La charte n'a pas suscité d'opposition majeure. «Je suis athée. Je trouve assez aberrant que les gens arrivent au lycée avec des signes religieux. Ils n'ont pas besoin de le montrer à tout le monde. S'ils sont croyants c'est leur problème, cela ne nous regarde pas», témoigne Arthur Rivelois, 16 ans, lycéen à Paris.

L'islam se sent visé

Les directeurs devront afficher la Charte dans un lieu «visible de tous», de préférence dans «les lieux d'accueil et de passage», et la présenter lors des réunions avec les parents, a rappelé le ministre de l'Éducation Vincent Peillon.

Responsable d'une fédération de parents d'élèves, Valérie Marty déplore que la Charte ne dise rien sur d'autres sujets épineux, notamment autour «du sapin de Noël ou de la cantine». Parfois, «il y a un scandale parce qu'il y a du poisson à la cantine le vendredi», dit-elle.

L'opposition la plus franche est venue du président du Conseil français du culte musulman, Dalil Boubakeur : «90 % des musulmans vont avoir l'impression d'être visés par cette Charte alors que dans 99 % des cas, ils ne posent aucun problème à la laïcité».

«Pourquoi faire un rappel à la loi de 2004 qui interdit les signes religieux ostentatoires à l'école?», s'est-il interrogé. «Il y a aussi ce rappel à l'égalité fille-garçon... suivez mon regard...»

«M. Peillon m'a juré qu'il n'est nullement question de viser la communauté musulmane. Mais l'enfer est pavé de bonnes intentions», conclut M. Boubakeur.

À l'extrême droite, Marine Le Pen a qualifié la Charte de «gesticulation médiatique de plus, loin de prendre la mesure réelle du problème», dénonçant «le développement inquiétant du communautarisme et des revendications politico-religieuses».

Autre ombre au tableau : le jour même de la présentation de la charte, le Défenseur des droits, Dominique Baudis, a décidé de saisir le Conseil d'État afin d'obtenir des «clarifications nécessaires» sur l'application du principe de laïcité.

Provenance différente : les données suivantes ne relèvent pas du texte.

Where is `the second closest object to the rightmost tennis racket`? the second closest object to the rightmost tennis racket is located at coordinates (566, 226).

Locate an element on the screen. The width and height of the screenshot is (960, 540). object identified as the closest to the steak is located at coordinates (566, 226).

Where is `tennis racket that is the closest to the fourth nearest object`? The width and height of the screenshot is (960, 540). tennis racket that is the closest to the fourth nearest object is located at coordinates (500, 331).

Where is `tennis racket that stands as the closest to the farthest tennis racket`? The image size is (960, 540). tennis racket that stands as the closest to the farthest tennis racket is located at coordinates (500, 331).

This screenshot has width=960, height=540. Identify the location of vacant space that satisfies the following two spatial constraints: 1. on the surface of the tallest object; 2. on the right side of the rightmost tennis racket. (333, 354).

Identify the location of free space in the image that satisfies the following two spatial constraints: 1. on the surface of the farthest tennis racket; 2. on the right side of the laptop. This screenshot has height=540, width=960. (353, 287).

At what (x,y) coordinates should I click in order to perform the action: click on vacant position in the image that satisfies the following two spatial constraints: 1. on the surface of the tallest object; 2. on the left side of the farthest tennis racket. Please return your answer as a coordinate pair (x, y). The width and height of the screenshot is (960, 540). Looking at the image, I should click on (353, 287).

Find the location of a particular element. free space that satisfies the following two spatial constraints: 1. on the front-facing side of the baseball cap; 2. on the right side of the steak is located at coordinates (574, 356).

«Il est urgent de préciser la "règle du jeu"», explique-t-il, ciblant deux points en particulier : «les collaborateurs bénévoles ou occasionnels du service public», donnant l'exemple des mères voilées accompagnant les enfants lors de sorties scolaires, et les «salariés du secteur privé agissant en lien avec les pouvoirs publics», comme dans le cas des crèches privées.